TASK MATERIAL ▸
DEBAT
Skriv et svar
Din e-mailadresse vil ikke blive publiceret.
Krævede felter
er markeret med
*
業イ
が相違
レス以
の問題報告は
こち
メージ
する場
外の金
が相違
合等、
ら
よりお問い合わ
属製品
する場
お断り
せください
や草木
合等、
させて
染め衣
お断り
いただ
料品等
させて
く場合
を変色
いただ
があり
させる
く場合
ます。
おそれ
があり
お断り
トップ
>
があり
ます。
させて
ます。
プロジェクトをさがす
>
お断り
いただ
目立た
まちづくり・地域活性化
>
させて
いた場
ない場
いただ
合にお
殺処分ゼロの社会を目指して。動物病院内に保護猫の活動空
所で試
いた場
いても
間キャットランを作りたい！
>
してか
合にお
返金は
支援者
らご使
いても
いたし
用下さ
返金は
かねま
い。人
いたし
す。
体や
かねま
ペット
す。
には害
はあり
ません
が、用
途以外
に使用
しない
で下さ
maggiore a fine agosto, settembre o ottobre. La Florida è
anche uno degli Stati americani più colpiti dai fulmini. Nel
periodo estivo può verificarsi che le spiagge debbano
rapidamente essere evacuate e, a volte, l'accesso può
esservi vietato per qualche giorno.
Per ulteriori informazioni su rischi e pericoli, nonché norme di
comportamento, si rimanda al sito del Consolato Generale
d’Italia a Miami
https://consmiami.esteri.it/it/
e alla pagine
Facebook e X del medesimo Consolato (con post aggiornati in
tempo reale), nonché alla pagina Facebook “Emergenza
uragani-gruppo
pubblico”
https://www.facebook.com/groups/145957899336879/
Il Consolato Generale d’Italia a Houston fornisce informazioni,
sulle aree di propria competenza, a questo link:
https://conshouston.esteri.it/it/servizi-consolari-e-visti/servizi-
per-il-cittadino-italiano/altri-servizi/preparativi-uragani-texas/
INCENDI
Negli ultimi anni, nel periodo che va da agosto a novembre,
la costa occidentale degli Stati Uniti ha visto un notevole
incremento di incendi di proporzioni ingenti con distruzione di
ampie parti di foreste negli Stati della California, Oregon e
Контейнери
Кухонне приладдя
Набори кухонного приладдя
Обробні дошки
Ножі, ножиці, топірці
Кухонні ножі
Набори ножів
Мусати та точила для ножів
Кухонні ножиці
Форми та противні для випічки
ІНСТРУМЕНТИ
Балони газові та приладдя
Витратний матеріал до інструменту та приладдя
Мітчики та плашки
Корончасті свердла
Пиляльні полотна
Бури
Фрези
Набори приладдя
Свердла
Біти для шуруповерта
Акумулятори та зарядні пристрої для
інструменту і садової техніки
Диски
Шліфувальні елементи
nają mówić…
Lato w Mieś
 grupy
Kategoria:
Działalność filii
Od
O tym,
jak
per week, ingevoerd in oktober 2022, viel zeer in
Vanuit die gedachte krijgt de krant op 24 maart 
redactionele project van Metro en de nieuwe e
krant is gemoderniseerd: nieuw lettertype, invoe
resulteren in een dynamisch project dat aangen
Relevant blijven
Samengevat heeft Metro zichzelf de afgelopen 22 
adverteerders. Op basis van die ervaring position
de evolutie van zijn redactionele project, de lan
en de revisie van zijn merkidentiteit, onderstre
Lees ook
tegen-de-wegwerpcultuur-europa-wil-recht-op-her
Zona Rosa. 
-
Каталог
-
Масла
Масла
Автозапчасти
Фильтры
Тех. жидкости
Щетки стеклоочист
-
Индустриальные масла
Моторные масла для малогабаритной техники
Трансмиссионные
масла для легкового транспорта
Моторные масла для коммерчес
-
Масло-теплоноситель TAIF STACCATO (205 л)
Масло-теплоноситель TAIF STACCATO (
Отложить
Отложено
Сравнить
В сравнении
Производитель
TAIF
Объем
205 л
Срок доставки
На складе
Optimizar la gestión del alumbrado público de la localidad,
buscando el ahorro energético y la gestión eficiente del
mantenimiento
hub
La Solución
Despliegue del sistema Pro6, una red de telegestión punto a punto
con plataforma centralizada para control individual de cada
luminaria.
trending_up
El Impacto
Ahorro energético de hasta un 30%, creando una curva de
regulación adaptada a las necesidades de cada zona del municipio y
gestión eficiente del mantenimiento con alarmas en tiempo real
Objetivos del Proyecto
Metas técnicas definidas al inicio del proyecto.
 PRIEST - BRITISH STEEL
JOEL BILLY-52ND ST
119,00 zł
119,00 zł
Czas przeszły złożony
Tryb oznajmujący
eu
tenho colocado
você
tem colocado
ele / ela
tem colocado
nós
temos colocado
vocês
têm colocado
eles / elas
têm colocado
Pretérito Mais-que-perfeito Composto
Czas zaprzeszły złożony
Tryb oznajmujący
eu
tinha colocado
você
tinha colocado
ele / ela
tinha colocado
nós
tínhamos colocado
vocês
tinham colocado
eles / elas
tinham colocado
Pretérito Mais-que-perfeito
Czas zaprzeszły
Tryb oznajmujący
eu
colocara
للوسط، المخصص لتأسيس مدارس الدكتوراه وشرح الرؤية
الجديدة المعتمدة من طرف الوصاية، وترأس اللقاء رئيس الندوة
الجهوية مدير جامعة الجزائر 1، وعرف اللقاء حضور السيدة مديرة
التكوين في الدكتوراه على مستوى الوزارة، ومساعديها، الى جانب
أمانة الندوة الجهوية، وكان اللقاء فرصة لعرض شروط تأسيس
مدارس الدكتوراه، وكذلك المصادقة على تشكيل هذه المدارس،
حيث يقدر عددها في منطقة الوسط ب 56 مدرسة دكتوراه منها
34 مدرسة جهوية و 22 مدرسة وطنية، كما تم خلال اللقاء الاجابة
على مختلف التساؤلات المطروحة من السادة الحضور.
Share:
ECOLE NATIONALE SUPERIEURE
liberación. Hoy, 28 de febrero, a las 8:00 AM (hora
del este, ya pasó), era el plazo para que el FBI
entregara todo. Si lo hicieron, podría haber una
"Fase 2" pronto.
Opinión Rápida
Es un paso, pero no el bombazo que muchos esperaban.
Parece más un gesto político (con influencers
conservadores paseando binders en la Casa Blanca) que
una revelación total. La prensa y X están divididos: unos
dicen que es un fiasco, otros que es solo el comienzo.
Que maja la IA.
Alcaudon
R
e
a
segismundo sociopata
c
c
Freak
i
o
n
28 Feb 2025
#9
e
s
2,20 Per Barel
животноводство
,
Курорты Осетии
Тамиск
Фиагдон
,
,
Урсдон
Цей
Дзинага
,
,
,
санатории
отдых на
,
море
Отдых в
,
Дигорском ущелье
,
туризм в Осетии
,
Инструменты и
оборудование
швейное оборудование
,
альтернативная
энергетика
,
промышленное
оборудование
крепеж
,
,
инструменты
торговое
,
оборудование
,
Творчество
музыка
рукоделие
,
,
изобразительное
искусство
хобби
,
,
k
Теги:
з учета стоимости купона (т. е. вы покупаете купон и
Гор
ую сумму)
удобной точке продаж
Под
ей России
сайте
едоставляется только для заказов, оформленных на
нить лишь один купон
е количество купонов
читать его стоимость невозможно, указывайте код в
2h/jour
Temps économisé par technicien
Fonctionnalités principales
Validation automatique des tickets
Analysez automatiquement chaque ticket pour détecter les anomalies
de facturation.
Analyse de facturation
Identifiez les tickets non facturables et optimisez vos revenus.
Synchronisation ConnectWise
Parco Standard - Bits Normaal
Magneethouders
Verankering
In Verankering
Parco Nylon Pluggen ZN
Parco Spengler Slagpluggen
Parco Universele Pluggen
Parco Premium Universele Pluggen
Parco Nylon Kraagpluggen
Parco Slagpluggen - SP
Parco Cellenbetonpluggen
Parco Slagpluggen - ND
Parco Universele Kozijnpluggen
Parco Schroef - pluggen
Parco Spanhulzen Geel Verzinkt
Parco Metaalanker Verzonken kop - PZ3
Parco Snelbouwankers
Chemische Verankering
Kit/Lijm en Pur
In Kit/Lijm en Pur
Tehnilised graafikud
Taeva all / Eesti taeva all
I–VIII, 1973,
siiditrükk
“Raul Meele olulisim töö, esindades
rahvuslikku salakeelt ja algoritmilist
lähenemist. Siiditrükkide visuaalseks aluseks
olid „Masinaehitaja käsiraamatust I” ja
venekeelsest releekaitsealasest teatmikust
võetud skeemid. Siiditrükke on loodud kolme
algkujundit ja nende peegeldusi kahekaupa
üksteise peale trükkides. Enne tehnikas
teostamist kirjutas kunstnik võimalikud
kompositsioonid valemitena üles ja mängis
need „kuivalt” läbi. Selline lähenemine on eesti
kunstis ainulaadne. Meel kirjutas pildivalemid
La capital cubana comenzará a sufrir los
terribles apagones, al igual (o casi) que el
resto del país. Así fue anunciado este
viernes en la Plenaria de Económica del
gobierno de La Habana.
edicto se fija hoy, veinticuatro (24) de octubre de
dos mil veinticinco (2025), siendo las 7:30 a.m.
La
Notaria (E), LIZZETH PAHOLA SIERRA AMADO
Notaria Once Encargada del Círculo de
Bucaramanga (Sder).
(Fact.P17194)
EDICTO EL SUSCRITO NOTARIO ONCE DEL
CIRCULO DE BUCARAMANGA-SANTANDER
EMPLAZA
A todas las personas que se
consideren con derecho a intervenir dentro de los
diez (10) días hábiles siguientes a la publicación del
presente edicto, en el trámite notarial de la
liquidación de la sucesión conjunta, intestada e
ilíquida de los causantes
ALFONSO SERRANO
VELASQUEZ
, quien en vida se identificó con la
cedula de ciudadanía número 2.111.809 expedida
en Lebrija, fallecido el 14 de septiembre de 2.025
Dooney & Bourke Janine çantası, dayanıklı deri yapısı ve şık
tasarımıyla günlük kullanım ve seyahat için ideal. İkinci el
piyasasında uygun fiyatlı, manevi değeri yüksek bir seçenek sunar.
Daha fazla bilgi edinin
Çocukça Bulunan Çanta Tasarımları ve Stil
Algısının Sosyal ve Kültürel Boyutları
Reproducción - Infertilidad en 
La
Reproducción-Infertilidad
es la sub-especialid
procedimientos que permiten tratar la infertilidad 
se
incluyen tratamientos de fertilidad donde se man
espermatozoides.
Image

EXERCISE ▸ Scan the listing for "https" and copy out each line that has it.

TASK OUTPUT ▸
https://consmiami.esteri.it/it/
https://www.facebook.com/groups/145957899336879/
https://conshouston.esteri.it/it/servizi-consolari-e-visti/servizi-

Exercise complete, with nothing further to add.